David -
The 9 million you refer to is the 2.5 million investment...plus the 6.5 million purchase of e-support (which includes touchstone software/unicore biz).
This is already calculated in the estimation of NAV (as indicated below)
From Page 4 of Razo Report: Public Companies --------------- EBLD - 100,000 Warrants - Exercise Price for TSSW = $1.00 Price at Report = $4.50 Market Value = $450,000
IPO Candidates: --------------- Partsbase.com - $650,000 Investment - Cost Basis = $2.50 Estimated IPO $14.00 - Estimated Value - $2,912,000
SupplyAccess.com - $510,000 Investment - Cost Basis = $1.50 Estimated IPO $20.00 - Estimated Value - $5,440,000
Total IPO Candidates = $8,352,000
Estimated Cash And Equivalents = $3,100,000
Summary From Only Ecommerce Investments --------------------------------------- Est Cash & Equivalents: $3,100,000 Total Public Company: $ 450,000 IPOs - Only 2 - $8,352,000
Total = $11,982,000 Shares Outstanding = 11,340,000 Estimated Net Asset Value Per Share Before Sale = $1.06 Valuation Method for other companies = 5 Times NAV
5 * $1.06 = $5.28
NOW ADD ADDITIONAL CASH ( $6.5 Million ) and $2.5 Million from investment = $9.0 Million *********************************************************
Total $11,982,000 + $9.0 Million = 20,980,000 $20,980,000 / 11,340,000 = $1.85 per share NAV
You are also overlooking that the 2.5 million investment does not come without a cost....most likely dilution to current shareholders...as they will be receiving additional preferred shares, thereby increasing the total number of shares outstanding.
So if they received 2 million (you can be sure they didnt pay market price)preferred shares for their investment...then the outstanding increases to 13.34 million/divided into 21 million NAV = $1.65 per share NAV.
Either way...current market price is significantly above these #'s.
Lets also not forget that TCG is not anywhere close to being a market leader in the incubator sector.
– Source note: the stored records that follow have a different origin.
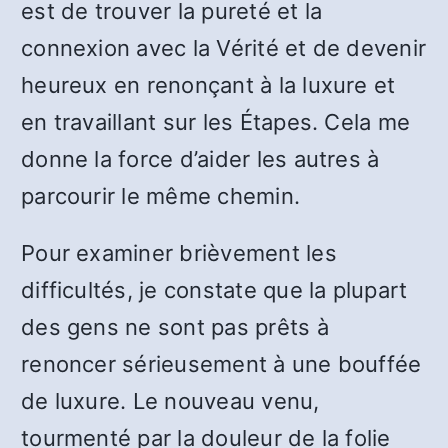
est de trouver la pureté et la
connexion avec la Vérité et de devenir
heureux en renonçant à la luxure et
en travaillant sur les Étapes. Cela me
donne la force d’aider les autres à
parcourir le même chemin.
Pour examiner brièvement les
difficultés, je constate que la plupart
des gens ne sont pas prêts à
renoncer sérieusement à une bouffée
de luxure. Le nouveau venu,
tourmenté par la douleur de la folie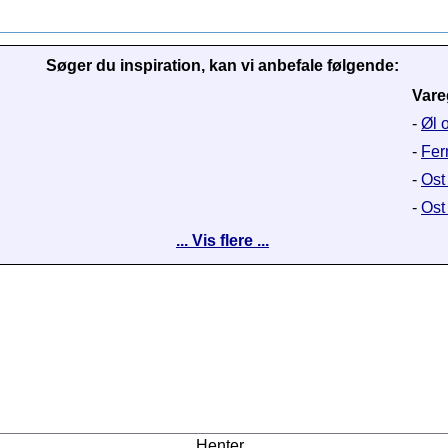
Søger du inspiration, kan vi anbefale følgende:
Vare
-
Øl 
-
Fer
-
Ost
-
Ost
... Vis flere ...
Henter...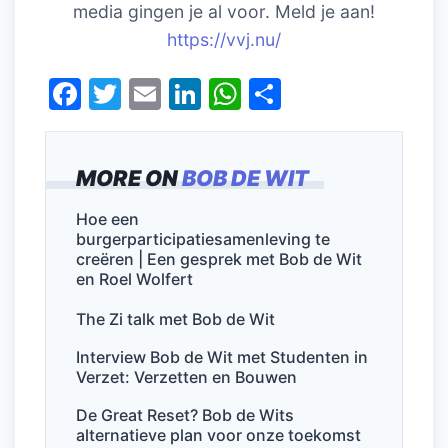
media gingen je al voor. Meld je aan!
https://vvj.nu/
F
T
E
Li
W
D
a
w
m
n
h
el
c
itt
ai
k
at
e
MORE ON
BOB DE WIT
e
er
l
e
s
n
b
dI
A
Hoe een
burgerparticipatiesamenleving te
o
n
p
creëren | Een gesprek met Bob de Wit
o
p
en Roel Wolfert
k
The Zi talk met Bob de Wit
Interview Bob de Wit met Studenten in
Verzet: Verzetten en Bouwen
De Great Reset? Bob de Wits
alternatieve plan voor onze toekomst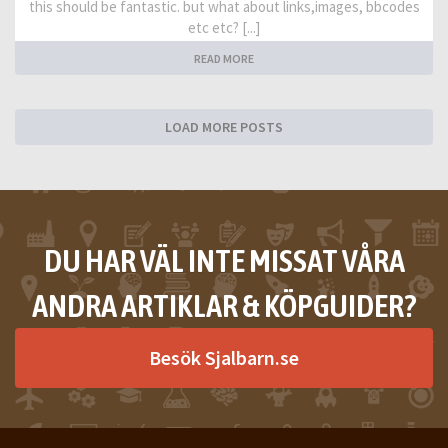
this should be fantastic. but what about links,images, bbcodes
etc etc? [...]
READ MORE
LOAD MORE POSTS
DU HAR VÄL INTE MISSAT VÅRA
ANDRA ARTIKLAR & KÖPGUIDER?
Besök Sjalbarn.se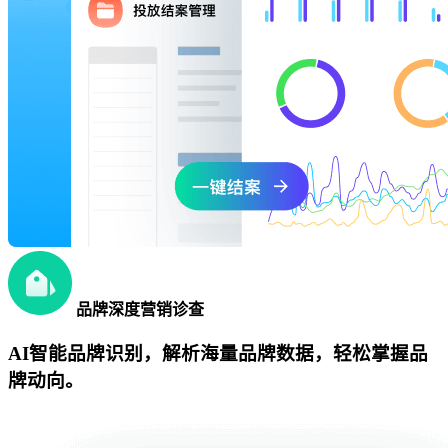
品牌深度营销诊查
AI智能品牌识别，解析海量品牌数据，轻松掌握品
牌动向。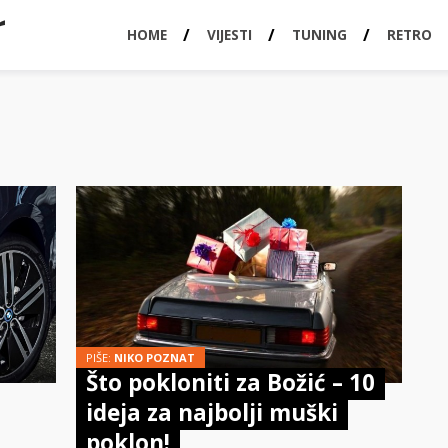
HOME
VIJESTI
TUNING
RETRO
PIŠE:
NIKO POZNAT
Što pokloniti za Božić – 10
ideja za najbolji muški
poklon!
They barely have the funds to even play in this field...and even then only with tiny .com startups (the fact that they invested in a .com that isnt even listed on nasdaq should raise some concerns). TCG has no room for error...and the internet startup game is by its nature a bit of a calculated gambling game. The appetite for IPO's cannot maintain its feverish pace over the long term.....and TCG is dependent on this appetite sustaining. At the end of '99...analysts said (from bloomberg article I believe) that the first warning signs for IPO market will be when you start to see some IPO's start to trade down from their offering price. Whether this analyst was correct or not..only time will tell.
$1.85 per share NAV is VERY generous imo...as this assumes that the IPO holdings do not lose any value over the lockup period. If I were a bettin man knowing what I know about most .com ipo performances in the year following their debut....I wouldn't bet in favor of price appreciation. (which certainly isnt to say that it wont happen...but its more more of a flip of the coin than a bankable expectation imo)
An investor in this field must not ignore ALL of the risks associated with an incubator business model: You are assuming that every investment is a successful one...this is not a practical expectation. Anyone familiar with the venture capital biz can testify that the internet startup landscape is littered with failed companies that were successful in the initial investment round(s)...but failed to ever make it to an IPO, and/or failed to make it as a viable business.